Forget the Oval Office. Join Trump in the back bedroom.

Some caricaturists depict Donald Trump as an over-indulged baby, throwing toys out of his pram. Others see him as a puppet, manipulated by the Machiavelli of the alt-right, Steve Bannon.

I’m sure there’s some truth in both these interpretations.

Hearing Trump talk today, however, I have a rather different image coming into my head.
The 45th President was talking at a US airforce base about Islamic terrorism in Europe and claimed that this was covered up by the mainstream media.

His actual words were as follows: "All over Europe, it's happening. It's gotten to a point where it's not even being reported. In many cases, the very, very dishonest press doesn't want to report it. They have their reasons and you understand that." 

This is a truly madcap conspiracy theory.

On an X-Files scale, it rates a nine.

It pains me even to pick it apart, but think about what he’s saying. His accusation is that mainstream news media with professional journalists have their ‘reasons’ for covering up terrorist atrocities.

The reasons, one supposes, are that they are liberals who are dedicated to a vision of multiculturalism or active supporters of the expansion of Islamic ideology in Europe. These duplicitous political activists, masquerading as reporters, worry that if the public were to hear of terrorist attacks, they might rebel against the current order.

So they cover them up.

Except the ones they don’t cover up.

Like Paris and Nice, which Trump himself mentioned. And Brussels and Berlin and all the other places.

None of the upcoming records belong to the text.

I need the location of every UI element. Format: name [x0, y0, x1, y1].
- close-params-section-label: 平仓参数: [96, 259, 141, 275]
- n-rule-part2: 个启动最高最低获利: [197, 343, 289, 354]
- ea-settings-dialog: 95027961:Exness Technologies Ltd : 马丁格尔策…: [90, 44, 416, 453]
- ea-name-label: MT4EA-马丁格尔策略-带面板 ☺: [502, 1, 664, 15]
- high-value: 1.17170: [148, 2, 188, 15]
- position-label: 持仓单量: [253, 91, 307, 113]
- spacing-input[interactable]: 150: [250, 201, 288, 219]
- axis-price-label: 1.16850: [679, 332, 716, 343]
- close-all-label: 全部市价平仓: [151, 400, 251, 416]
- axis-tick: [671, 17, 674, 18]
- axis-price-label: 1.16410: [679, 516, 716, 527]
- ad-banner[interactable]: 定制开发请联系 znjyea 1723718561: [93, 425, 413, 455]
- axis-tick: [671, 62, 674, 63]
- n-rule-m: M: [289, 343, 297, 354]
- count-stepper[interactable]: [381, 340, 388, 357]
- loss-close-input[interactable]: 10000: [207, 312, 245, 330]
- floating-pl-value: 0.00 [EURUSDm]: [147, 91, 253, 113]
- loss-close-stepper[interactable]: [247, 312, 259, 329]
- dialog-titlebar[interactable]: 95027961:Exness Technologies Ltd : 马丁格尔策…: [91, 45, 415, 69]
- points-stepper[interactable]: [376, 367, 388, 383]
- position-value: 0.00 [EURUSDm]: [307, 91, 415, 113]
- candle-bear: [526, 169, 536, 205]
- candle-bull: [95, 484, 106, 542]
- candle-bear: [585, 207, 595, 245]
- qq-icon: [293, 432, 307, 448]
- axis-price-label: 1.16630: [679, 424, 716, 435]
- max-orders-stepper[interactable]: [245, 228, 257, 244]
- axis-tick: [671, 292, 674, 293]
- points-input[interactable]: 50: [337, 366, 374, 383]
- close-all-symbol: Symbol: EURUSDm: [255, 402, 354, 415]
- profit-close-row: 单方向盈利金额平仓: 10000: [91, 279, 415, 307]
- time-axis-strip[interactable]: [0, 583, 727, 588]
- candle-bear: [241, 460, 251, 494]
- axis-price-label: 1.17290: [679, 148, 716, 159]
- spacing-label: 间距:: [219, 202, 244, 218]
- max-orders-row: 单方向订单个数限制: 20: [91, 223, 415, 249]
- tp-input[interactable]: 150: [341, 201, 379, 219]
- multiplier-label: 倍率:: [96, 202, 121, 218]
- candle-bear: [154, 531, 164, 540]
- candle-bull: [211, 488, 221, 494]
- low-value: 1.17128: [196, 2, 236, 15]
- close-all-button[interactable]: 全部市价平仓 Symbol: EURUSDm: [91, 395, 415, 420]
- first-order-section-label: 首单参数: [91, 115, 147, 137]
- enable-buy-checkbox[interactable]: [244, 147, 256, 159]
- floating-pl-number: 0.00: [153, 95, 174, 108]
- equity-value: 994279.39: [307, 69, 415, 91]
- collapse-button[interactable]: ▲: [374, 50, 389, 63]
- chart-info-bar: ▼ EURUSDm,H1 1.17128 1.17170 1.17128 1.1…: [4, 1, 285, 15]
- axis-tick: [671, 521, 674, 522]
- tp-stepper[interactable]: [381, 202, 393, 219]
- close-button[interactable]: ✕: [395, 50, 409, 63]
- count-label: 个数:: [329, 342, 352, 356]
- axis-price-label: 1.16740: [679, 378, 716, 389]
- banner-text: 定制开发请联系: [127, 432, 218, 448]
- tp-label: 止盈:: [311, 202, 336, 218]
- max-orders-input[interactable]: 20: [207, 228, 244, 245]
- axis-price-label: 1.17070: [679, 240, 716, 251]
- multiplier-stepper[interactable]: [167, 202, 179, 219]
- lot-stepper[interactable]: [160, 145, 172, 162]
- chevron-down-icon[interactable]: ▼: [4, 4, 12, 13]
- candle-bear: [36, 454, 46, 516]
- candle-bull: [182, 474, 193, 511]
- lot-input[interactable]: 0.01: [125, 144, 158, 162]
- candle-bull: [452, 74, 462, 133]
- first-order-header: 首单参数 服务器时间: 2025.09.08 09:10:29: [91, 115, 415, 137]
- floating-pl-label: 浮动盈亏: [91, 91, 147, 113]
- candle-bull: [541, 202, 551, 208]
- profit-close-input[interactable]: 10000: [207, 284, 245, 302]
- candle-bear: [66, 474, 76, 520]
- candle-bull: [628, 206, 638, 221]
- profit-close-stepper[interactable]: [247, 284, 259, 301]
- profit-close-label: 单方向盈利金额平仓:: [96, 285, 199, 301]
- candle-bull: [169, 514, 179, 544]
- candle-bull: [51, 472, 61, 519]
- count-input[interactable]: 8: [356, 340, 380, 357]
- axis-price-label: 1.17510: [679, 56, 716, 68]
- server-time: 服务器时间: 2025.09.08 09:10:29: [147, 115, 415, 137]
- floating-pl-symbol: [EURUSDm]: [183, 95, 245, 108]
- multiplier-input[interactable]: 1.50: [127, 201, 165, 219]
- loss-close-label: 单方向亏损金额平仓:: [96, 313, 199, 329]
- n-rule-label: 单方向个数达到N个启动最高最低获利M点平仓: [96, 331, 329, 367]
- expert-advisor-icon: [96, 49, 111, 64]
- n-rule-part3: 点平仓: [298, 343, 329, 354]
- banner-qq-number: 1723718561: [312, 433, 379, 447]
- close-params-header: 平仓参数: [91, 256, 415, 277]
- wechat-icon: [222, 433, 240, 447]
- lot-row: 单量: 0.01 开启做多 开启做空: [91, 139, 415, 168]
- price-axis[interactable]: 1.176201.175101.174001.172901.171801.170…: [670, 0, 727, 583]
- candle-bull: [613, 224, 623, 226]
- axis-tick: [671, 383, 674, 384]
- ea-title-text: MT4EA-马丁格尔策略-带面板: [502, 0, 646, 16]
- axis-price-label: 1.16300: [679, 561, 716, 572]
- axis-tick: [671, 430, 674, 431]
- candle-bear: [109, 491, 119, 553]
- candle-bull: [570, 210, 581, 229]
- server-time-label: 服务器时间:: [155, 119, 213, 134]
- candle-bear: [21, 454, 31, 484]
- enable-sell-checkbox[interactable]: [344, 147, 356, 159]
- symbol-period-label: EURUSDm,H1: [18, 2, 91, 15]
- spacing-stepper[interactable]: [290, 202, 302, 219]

Boy, did the liberal media slip up with those ones! They really dropped the ball, didn’t they, with all their round-the-clock reporting?

Leaving aside the utterly ridiculous and unsupported nature of Trump’s allegations, there is also the issue of exactly how the journalists would succeed in keeping any terrorist activity in Europe under wraps. Perhaps smartphones, digital cameras and social media haven’t made it across the Atlantic yet? Maybe we Europeans are ‘sheeple’, who haven’t yet seen the light?

Except supposedly we have.

Isn’t part of the Trumpian world view the idea that Brexit was an awakening? That the anti-globalist populism of Marine Le Pen and Geert Wilders demonstrates Europeans throwing off the shackles of liberalism, multiculturalism and political correctness?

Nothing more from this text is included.